Researchers have made a groundbreaking discovery in the study of high-energy collisions, shedding new light on the enigmatic quark-gluon plasma (QGP) and its crucial role in understanding the early moments of the universe after the Big Bang.
Hunting the Core of the Quark-Gluon Plasma
Physicists have discovered a puzzling new piece of the puzzle in the world of high-energy partons — hefty particles that shoot out of protons and into whatever crashes into them, such as lead nuclei at Brookhaven National Laboratory’s Relativistic Heavy Ion Collider (RHIC) or CERN’s Large Hadron Collider. This finding is a key step in unearthing of the secrets behind the beginning’s quantum universe.
The QGP is a new form of matter, unlike any other that we are familiar with in our everyday world, and can only be produced during high-energy collisions due to the high energy and density of the collision to produce such a hot, compressed, and highly energetic state. Jet quenching refers to the loss of energy that partons experience as they traverse this medium. The rate at which energy is radiated is one of the most sensitive observables to understand properties and dynamics of QGP, a hot soup believed to have existed in the very first moments after the Big Bang.
The Mysteries of Parton Energy Loss Revealed
It was found in the study that when the medium temperature increases, so does a key quantity used to measure how much energy is lost by an outgoing quark passing through the hot QGP — the jet transport coefficient. We found this measurement to be consistent with a dramatic increase in the elliptic flow parameter (v2(pT)) for high-pT hadrons, which was taken as evidence of significant jet quenching in high-energy collisions.

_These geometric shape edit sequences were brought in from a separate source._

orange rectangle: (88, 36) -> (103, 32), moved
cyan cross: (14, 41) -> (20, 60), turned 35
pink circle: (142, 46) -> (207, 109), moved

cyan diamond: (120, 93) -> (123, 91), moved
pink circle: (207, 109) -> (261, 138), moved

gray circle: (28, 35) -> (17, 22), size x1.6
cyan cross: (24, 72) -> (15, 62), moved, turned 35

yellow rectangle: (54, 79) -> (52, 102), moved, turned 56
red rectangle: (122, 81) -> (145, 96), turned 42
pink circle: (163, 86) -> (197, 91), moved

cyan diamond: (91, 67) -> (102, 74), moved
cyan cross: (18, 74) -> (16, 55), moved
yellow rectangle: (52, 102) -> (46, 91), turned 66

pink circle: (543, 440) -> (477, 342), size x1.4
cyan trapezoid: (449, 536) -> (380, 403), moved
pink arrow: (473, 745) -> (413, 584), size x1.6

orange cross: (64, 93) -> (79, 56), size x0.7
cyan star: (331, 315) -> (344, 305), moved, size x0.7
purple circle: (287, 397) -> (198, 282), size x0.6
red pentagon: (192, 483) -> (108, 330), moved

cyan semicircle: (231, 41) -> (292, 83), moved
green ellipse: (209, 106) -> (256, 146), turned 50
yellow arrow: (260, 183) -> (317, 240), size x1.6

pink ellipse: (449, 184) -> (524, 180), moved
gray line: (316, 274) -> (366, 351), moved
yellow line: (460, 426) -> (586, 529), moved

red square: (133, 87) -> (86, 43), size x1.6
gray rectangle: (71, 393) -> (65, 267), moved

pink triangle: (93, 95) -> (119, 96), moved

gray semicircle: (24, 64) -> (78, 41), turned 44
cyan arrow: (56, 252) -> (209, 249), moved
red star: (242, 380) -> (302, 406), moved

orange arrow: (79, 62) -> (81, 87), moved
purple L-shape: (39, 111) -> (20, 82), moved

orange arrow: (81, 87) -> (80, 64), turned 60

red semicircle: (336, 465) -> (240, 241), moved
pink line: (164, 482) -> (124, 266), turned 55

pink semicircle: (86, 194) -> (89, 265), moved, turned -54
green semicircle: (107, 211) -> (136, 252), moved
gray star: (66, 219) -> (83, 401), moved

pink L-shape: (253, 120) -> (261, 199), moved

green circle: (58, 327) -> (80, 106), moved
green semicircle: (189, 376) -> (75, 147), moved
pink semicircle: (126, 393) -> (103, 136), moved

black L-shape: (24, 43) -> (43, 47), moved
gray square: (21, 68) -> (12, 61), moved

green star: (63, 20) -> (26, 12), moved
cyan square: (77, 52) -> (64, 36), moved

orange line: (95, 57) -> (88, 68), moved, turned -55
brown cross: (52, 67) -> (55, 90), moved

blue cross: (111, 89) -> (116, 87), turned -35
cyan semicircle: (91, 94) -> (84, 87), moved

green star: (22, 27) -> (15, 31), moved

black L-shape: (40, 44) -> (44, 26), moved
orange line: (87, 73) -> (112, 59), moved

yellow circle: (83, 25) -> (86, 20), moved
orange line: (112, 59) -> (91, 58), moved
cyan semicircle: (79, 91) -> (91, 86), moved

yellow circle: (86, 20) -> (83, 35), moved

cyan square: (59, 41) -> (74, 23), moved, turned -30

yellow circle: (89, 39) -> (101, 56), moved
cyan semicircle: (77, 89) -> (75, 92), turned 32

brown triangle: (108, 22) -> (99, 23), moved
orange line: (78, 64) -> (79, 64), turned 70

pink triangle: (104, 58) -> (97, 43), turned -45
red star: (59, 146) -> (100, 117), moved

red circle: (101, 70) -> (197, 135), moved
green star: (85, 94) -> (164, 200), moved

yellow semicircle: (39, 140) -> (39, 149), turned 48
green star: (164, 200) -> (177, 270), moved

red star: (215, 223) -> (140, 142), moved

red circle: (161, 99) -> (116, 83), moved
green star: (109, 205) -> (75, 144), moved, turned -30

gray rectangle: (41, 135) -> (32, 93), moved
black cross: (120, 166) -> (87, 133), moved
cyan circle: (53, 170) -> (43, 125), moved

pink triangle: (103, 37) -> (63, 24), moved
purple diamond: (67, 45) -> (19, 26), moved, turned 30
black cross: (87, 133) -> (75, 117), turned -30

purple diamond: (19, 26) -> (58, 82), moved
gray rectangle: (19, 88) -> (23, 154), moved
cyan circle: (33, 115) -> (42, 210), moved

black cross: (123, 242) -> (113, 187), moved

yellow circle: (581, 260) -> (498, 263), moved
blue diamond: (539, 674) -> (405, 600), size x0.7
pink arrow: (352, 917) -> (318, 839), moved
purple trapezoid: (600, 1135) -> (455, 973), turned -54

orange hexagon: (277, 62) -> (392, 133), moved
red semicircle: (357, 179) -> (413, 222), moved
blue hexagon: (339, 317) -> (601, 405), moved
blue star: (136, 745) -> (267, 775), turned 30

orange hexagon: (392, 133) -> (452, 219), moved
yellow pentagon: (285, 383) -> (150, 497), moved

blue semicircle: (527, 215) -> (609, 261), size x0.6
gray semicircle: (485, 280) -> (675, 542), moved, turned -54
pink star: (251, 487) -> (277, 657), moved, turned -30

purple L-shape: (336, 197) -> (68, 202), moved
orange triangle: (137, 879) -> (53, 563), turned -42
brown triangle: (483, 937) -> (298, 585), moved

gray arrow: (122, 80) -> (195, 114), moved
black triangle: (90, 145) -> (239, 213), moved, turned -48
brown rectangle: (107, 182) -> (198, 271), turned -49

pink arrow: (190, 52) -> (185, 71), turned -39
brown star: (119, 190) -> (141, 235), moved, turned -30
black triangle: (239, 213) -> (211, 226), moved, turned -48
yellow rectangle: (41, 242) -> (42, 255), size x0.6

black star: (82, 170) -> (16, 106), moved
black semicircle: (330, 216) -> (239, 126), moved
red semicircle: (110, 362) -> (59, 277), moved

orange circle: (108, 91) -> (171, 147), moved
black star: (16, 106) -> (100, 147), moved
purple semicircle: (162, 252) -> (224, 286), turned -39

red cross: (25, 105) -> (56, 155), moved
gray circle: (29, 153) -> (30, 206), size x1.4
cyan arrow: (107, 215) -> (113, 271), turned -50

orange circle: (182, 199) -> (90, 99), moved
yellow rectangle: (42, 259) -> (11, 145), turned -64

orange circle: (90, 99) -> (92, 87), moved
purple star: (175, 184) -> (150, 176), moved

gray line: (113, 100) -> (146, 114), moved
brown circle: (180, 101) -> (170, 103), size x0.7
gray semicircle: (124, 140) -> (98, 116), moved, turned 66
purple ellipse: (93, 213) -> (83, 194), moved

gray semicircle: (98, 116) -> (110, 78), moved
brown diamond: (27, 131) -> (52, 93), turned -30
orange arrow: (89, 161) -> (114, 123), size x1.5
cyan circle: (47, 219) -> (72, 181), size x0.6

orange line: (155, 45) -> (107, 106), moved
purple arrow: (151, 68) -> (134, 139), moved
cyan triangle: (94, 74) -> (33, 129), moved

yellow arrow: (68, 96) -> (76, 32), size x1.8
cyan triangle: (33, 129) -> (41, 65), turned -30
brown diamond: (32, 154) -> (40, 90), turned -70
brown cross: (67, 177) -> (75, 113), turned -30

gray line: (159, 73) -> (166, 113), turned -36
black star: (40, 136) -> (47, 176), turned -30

The researchers fitted their models to the experimental data using a next-to-leading-order perturbative QCD parton model on the data from the Relativistic Heavy-Ion Collider (RHIC) and Large Hadron Collider (LHC), and discovered this new connection between both the linearity of jet transport coefficient with respect to temperature. This new result is interpreted as an indication that more energy loss is induced on partons through the QGP fireball when it occurs at the critical temperature where the transition from hadrons to quarks and gluons takes place, which also enhances high-energy collisions with large azimuthal pressures.
Conclusion
This landmark study has dramatically increased our knowledge of the quark-gluon plasma and its significance for the evolving universe. The new finding provides a better way to describe the interaction between partons, also known as quarks and gluons, in an ultrahot plasma by uncovering details about how jet transport coefficient depends on temperature. Acting as a door stop for further investigations to the basic building blocks of our universe and profound insights into properties of matter under physically extreme conditions.